Sophie Booton is a research officer working on the LiFT project.

The Learning for Families through Technology (LiFT) project is a collaboration between Ferrero international and three research groups in the Department of Education: Applied Linguistics, Learning and New Technologies, and Families, Effective Learning, and Literacy. The project aims to examine key questions about children’s learning with technology, with a focus on language and literacy skills.

Within the project, Sophie is investigating vocabulary development in children with and without English as an Additional Language. Sophie’s research interests lie in children’s cognitive and emotional development, particularly in in how areas of development interact to affect children’s learning and well-being.

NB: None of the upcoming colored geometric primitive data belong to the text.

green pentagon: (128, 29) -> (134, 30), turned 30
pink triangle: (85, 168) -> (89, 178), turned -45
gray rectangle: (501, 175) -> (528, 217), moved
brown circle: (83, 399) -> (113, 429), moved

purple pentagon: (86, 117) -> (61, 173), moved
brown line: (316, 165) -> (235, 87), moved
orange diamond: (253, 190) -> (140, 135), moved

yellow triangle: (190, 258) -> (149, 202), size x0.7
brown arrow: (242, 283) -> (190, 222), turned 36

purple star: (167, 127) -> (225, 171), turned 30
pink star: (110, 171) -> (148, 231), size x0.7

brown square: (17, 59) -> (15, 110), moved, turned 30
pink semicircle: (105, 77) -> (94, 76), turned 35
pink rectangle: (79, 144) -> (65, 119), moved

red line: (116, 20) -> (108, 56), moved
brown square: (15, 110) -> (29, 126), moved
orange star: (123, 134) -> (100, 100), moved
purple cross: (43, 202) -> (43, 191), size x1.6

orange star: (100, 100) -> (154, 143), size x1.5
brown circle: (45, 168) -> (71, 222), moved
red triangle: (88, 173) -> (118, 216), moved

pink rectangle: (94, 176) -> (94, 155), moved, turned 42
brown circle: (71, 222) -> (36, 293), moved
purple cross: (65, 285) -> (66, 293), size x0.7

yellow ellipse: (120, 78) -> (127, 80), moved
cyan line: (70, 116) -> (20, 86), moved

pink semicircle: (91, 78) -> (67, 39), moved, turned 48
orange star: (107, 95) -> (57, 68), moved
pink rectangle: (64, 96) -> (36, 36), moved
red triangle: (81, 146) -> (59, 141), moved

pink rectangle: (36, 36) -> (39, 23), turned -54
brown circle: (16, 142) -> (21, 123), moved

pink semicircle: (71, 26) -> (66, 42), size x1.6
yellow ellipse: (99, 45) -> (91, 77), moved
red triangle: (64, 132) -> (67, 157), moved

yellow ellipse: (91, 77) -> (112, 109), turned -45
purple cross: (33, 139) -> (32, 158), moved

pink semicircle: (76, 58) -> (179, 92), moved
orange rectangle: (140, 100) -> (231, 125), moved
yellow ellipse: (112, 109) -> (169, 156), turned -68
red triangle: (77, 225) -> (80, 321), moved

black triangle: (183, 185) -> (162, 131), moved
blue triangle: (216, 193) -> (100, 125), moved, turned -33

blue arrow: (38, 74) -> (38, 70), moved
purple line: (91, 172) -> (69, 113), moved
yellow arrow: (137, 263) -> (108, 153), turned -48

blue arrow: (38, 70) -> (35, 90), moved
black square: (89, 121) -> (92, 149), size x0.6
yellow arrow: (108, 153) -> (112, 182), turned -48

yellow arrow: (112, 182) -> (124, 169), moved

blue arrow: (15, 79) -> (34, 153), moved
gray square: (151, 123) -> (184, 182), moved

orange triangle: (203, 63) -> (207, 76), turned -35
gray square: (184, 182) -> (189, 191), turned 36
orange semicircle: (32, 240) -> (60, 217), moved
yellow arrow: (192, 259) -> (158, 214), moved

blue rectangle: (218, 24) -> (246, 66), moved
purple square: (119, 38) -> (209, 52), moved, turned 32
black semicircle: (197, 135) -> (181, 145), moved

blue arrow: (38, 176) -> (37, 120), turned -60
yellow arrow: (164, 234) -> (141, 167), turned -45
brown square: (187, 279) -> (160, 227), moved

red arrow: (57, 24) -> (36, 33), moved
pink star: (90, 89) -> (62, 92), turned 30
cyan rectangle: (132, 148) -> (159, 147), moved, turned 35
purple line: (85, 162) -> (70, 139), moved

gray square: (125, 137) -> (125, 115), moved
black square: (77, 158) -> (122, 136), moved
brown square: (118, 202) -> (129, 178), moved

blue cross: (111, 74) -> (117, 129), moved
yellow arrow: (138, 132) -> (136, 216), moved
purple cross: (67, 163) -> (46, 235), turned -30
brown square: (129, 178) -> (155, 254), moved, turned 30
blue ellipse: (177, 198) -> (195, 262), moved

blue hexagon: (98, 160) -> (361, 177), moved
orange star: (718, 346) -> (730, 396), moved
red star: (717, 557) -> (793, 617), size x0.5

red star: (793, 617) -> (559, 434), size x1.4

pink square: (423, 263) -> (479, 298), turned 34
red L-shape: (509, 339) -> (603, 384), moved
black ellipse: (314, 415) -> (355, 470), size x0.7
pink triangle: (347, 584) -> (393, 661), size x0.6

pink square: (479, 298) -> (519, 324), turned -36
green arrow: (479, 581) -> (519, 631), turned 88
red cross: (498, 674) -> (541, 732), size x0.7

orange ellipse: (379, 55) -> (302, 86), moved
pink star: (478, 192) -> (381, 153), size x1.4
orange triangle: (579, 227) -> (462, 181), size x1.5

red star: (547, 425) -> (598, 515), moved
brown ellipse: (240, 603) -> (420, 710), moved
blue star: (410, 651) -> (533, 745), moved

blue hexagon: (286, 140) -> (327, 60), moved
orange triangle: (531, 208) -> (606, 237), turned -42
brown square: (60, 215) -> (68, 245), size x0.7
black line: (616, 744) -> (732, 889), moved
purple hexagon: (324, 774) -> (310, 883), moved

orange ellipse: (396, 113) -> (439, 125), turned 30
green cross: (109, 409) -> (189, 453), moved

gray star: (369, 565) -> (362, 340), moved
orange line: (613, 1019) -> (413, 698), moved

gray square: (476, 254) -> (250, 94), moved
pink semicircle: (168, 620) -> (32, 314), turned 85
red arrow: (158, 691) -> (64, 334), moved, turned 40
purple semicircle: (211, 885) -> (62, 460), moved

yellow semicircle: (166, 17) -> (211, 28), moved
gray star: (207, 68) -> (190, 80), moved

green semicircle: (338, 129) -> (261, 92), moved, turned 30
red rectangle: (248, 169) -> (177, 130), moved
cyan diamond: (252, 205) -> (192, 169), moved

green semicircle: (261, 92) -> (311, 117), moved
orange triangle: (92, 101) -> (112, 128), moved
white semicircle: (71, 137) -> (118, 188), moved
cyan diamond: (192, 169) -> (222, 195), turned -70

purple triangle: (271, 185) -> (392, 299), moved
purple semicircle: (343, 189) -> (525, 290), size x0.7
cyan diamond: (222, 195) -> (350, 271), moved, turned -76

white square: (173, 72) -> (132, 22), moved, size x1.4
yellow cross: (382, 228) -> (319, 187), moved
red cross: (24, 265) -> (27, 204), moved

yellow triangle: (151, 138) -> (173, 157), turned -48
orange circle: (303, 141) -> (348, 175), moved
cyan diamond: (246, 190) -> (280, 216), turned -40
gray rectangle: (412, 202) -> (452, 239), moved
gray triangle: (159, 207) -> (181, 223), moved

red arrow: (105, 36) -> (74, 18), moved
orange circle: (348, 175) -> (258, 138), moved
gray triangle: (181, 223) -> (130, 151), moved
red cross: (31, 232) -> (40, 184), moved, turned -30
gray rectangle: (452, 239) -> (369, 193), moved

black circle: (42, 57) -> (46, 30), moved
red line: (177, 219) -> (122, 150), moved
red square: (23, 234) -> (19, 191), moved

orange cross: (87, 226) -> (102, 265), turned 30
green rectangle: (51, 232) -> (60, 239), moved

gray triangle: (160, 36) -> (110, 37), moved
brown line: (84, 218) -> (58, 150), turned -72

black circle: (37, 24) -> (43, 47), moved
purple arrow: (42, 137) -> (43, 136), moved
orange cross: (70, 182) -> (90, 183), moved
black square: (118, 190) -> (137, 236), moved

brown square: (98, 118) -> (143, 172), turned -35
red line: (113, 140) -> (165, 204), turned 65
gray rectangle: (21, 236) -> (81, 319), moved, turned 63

Before joining the Department of Education, Sophie studied for her PhD in Psychology at the University of Sheffield. Her doctoral research in collaboration with Dr Daniel Carroll focused on the impact of emotional states on children’s self-control. Prior to her PhD, Sophie gained a MEd on the Mind, Brain and Education programme at Harvard Graduate School of Education, and a BA in Experimental Psychology from the University of Oxford.


Journal articles
  • Booton, S., Kolancali, P., & Murphy, V. (2023). Touchscreen apps for child creativity: an evaluation of creativity apps designed for young children. Computers & Education, 201.

  • Booton, S., Hoicka, E., O’Grady, A., Chan, H., & Murphy, V. (2021). Children’s divergent thinking and bilingualism. Thinking Skills and Creativity, 41.

  • Booton, S., Hodgkiss, A., & Murphy, V. (2021). The impact of mobile application features on children’s language and literacy learning: a systematic review. Computer Assisted Language Learning, 36(3), 400-429.

  • Booton, S., Wonnacott, E., Hodgkiss, A., Mathers, S., & Murphy, V. (2021). Children’s knowledge of multiple word meanings: which factors count and for whom?. Applied Linguistics, 43(2), 293-315.

  • Booton, S., Hodgkiss, A., Mathers, S., & Murphy, V. (2021). Measuring knowledge of multiple word meanings in children with English as a first and an additional language, and the relationship to reading comprehension. Journal of Child Language, 49(1), 164-196.